Virtualization, in which application and operating system software are essentially abstracted from the computer hardware on which they run, is a well-established practice in the world of IT. But now the discipline is being applied to process control and automation systems—even control room operator stations and collaborative displays.

A guided tour of this increasingly virtualized world, encompassing everything from thin clients to bus extenders, was conducted by Katrin Kerber, account manager at Matrox Electronic Systems, in her presentation, "Combining Workstation Virtualization with Control Room Process Visualization and Collaboration," this week at ABB Automation & Power World 2012 in Houston.

"Virtualization is one concept of separating the host from the operator interface by using bus extension technologies, KVM-extender solutions, virtualization-over-IP, and compression/decompression technologies," said Kerber.

The oldest of these separation technologies is thin computing, which joins a host computer to a client appliance via TCP/IP communications. "Its communication protocols are responsible for separating application logic from user interfaces, and only key strokes, mouse movements and screen updates travel network to the server," said Kerber. "But the latency caused by its separation means it can't function in real time."    

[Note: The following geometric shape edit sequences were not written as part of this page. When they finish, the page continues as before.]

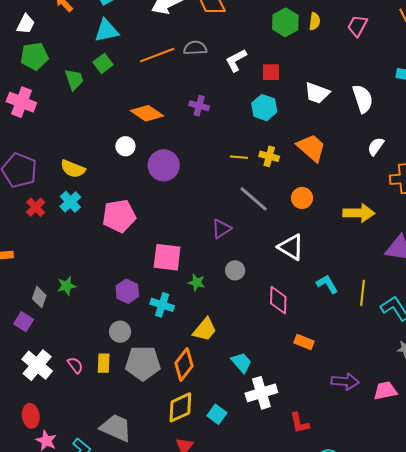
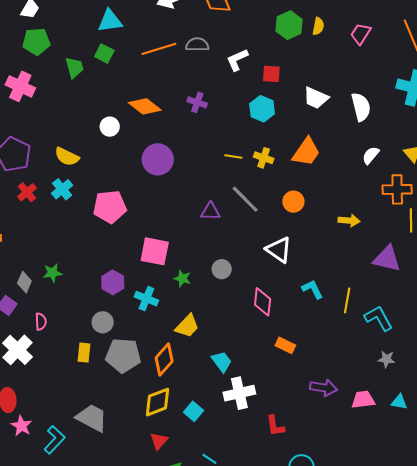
green square: (103, 63) -> (104, 54), turned -30
white circle: (125, 146) -> (110, 127), moved
orange trapezoid: (311, 148) -> (306, 152), turned 80
yellow arrow: (359, 213) -> (349, 221), size x0.7
purple triangle: (221, 229) -> (211, 211), moved, turned 30
pink semicircle: (75, 365) -> (41, 322), moved, turned 30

More recently, virtualized computing over IP has provided a more modern approach to thin-client computing. "It's easier to deploy and more powerful. It has more intelligent software, and it's made big steps overcoming challenges in network latency," added Kerber. "And there are new software solutions on the market that accelerate its standard protocols and reduce packet losses, but performance is still not real-time."

I/O compression/decompression methods also link a host to a client via TCP/IP, but use algorithms to compress graphics from the host system and extend them. "There are limits to resolution and performance, depending on assured network bandwidth. For example, using multiple monitors at high resolution requires significantly more assured network bandwidth," explained Kerber. "I/O compression schemes are proprietary architectures, requiring back-end and front-end equipment from the same manufacturers. And compression necessarily implies manipulation of pixel data, even though most of these algorithms claim to be mathematically ‘lossless.' "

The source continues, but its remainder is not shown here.